* AIM OF THE EXERCISE *
Copy each line from the entries that the word "سینک" appears in.

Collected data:
• • • •

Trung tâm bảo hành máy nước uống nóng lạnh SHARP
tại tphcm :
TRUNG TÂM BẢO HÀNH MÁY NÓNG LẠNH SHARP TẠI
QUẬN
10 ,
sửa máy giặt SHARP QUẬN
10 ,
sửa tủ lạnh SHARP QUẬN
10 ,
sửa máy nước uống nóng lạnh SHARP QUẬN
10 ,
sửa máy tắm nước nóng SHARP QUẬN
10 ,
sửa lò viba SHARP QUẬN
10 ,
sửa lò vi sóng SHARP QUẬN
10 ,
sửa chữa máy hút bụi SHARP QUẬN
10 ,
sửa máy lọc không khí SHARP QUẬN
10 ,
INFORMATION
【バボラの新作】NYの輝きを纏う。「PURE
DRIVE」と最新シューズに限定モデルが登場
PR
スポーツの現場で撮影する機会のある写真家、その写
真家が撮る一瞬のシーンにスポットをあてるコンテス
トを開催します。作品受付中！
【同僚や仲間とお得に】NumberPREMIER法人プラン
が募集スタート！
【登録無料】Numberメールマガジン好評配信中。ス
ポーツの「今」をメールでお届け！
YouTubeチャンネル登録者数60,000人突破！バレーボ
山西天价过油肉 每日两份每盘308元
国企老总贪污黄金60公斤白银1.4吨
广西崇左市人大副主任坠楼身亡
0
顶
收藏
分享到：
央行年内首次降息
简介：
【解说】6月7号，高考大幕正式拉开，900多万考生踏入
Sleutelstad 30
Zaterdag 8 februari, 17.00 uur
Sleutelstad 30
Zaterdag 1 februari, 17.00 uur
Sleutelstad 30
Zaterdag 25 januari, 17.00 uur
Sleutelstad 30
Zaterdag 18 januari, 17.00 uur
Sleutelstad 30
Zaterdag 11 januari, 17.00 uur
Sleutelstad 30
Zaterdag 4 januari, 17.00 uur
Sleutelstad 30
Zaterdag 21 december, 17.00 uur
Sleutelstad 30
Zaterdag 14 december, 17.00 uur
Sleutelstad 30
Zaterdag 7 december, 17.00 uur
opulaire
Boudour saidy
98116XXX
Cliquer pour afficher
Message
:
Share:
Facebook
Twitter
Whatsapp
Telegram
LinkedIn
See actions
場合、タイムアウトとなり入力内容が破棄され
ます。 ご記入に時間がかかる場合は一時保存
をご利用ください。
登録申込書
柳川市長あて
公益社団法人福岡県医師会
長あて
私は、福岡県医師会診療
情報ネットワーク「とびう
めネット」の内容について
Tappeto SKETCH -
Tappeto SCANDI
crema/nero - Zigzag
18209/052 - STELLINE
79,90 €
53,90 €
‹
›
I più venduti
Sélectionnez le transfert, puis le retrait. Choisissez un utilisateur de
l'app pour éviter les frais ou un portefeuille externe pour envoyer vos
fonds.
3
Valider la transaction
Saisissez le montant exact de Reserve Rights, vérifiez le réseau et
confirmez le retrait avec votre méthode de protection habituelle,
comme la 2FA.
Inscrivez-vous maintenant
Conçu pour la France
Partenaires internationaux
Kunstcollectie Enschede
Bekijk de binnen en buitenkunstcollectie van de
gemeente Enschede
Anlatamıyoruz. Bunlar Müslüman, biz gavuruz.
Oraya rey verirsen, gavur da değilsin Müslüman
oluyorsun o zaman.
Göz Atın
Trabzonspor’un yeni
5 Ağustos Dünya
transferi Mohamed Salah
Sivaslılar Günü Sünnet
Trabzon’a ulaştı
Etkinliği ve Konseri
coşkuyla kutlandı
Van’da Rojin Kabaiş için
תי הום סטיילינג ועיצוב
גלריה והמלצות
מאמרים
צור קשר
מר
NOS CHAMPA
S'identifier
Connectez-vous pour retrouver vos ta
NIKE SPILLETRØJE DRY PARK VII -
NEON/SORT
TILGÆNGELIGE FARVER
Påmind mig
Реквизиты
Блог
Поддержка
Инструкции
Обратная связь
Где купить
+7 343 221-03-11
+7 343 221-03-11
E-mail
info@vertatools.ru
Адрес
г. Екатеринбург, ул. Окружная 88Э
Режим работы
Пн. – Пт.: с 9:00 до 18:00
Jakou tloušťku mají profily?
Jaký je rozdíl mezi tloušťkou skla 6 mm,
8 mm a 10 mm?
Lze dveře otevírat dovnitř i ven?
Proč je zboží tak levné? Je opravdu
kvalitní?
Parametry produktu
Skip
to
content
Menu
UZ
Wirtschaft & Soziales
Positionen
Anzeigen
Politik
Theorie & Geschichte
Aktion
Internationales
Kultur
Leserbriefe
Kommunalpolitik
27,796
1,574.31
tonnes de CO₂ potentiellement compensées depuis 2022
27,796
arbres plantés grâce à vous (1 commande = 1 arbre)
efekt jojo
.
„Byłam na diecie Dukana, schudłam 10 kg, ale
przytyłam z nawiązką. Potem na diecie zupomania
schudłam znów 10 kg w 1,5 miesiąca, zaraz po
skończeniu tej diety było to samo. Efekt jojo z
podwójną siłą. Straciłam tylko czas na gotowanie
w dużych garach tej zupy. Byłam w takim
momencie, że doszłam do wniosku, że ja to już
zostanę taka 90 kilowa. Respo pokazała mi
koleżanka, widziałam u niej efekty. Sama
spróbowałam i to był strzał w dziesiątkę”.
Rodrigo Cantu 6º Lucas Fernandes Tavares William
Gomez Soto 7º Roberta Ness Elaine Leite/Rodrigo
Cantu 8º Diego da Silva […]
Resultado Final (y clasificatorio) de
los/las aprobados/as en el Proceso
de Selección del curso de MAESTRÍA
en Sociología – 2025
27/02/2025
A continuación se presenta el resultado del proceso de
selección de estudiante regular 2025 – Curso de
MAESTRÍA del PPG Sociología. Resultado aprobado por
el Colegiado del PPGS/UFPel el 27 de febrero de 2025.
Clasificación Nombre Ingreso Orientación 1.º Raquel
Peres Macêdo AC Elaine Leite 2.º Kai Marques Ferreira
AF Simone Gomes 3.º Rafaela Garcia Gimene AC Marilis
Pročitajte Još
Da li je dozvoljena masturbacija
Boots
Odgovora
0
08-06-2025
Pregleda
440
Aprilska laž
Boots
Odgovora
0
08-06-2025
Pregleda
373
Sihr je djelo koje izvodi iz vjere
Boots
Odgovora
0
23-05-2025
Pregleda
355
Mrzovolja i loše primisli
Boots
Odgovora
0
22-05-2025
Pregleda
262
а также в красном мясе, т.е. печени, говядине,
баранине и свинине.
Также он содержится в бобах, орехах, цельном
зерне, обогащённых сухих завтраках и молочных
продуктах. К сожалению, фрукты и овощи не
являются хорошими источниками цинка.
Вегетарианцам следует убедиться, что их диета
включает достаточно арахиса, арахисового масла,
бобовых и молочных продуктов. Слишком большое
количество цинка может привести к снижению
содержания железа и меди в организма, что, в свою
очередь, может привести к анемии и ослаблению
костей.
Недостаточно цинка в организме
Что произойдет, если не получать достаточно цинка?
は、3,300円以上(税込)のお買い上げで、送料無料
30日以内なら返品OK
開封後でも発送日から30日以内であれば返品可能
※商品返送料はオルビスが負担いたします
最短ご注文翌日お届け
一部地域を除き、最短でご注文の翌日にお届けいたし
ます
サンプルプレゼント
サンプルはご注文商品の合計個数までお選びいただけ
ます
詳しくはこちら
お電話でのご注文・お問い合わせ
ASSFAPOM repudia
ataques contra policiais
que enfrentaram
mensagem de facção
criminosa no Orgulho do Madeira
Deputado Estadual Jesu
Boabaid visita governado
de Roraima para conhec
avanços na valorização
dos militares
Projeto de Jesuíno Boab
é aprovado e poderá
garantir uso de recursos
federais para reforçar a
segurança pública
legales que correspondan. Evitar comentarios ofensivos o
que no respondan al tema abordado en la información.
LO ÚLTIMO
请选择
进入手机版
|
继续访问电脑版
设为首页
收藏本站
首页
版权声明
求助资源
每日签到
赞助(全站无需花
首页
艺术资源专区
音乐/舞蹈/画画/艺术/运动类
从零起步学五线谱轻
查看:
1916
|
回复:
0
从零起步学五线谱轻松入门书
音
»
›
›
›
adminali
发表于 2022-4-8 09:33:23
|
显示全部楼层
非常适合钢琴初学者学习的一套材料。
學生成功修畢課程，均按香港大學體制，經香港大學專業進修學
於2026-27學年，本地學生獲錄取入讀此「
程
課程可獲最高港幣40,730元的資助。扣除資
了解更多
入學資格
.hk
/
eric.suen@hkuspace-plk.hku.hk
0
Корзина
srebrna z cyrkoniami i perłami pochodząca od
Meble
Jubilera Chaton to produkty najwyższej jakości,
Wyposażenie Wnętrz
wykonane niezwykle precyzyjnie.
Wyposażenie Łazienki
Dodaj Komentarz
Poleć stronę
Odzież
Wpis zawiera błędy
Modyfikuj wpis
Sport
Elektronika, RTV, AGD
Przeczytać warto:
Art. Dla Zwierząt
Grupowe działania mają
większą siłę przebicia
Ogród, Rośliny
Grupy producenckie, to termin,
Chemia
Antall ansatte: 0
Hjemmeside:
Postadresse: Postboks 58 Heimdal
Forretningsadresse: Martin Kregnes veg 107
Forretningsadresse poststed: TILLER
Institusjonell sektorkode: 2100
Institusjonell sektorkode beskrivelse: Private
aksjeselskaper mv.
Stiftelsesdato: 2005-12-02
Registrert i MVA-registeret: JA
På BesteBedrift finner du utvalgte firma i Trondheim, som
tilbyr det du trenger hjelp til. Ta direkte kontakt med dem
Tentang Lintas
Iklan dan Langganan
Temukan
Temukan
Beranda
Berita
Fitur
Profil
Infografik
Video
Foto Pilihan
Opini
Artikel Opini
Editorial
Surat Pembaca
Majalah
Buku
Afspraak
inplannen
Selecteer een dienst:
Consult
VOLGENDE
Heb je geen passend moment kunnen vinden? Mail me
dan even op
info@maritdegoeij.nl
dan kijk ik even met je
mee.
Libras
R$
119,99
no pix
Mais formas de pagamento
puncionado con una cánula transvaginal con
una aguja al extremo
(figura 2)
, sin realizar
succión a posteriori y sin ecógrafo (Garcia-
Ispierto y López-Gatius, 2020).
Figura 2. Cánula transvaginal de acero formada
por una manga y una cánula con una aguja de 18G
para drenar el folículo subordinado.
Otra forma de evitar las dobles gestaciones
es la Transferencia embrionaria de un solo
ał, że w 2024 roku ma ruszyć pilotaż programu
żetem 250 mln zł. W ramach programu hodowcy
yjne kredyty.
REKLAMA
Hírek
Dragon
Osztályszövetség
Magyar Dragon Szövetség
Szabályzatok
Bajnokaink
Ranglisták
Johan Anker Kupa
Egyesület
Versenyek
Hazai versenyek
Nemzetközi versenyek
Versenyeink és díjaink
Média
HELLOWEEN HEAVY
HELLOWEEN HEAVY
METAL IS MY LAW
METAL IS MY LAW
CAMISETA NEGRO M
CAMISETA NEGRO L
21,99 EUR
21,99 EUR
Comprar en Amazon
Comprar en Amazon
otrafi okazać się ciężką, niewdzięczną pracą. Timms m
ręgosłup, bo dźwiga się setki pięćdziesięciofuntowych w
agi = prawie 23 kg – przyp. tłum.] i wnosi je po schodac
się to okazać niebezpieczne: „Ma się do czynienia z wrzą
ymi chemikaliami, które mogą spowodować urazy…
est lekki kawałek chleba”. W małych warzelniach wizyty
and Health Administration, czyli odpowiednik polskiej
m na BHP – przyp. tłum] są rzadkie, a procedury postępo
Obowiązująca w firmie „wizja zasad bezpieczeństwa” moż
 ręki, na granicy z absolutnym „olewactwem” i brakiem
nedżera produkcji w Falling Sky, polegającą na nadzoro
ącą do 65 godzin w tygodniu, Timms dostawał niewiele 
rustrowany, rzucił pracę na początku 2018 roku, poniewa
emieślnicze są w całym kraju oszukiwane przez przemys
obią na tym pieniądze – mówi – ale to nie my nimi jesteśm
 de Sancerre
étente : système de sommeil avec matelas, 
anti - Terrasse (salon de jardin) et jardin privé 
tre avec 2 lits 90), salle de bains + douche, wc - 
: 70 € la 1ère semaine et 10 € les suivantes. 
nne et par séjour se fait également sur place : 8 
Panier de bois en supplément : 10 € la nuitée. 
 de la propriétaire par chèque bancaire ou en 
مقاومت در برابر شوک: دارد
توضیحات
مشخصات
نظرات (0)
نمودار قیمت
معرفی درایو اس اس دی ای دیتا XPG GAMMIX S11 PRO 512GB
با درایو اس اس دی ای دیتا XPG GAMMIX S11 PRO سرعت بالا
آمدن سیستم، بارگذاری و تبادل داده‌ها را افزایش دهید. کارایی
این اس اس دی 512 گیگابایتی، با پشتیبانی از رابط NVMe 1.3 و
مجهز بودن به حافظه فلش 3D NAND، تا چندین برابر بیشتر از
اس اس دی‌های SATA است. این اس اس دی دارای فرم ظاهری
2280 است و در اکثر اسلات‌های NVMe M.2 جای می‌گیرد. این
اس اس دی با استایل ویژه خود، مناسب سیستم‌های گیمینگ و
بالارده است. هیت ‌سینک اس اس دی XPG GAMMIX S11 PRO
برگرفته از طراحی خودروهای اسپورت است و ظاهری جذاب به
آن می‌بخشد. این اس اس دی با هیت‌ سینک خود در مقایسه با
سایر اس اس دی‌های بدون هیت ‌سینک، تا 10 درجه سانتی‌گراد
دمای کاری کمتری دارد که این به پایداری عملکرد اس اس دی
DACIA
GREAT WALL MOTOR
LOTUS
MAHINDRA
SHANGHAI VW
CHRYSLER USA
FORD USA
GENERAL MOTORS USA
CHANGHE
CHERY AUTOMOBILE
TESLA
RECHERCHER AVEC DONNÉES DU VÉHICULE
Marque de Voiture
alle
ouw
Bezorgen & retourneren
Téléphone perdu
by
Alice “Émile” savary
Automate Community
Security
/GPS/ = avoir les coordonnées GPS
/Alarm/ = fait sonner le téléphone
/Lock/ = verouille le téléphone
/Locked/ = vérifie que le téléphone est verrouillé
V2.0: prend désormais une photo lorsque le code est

• • • •

* REPLY *
بالارده است. هیت ‌سینک اس اس دی XPG GAMMIX S11 PRO
آن می‌بخشد. این اس اس دی با هیت‌ سینک خود در مقایسه با
سایر اس اس دی‌های بدون هیت ‌سینک، تا 10 درجه سانتی‌گراد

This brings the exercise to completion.